In a decision that is of importance to directors of companies and companies that commonly execute guarantees over loan arrangements, the New South Wales Court of Appeal has handed down the decision in Adisan Pty Ltd v Irwin (2015) NSWCA 217.
The Court decided that in some instances where a creditor has breached a contract then the guarantor should be released from liability under a personal guarantee.
In the Adisan case, there were six guarantors involved in guaranteeing a borrower who borrowed money from a lender for a residential development. The lender agreed to cap the liability of one guarantor and entered into an agreement with that guarantor. The other guarantors did not know that the liability of one guarantor had been capped and assumed that all guarantors were jointly and severally liable for the loan. The guarantee given by all guarantors required that arrangements made with any guarantees were to be disclosed to all other guarantors.

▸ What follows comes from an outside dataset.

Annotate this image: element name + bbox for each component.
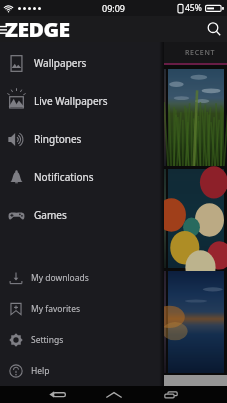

The Court found that by not disclosing the arrangement to all guarantors, the lender breached the contract as it should have obtained the consent of all guarantors before entering into the new agreement.
The Court refused to enforce the guarantee.
Lenders and guarantors should carefully consider what contractual obligations are imposed on them and should be careful not to breach their contracts. As was seen in this case, a consequence of breach of a contractual obligation may be that a guarantor is discharged from the personal guarantee.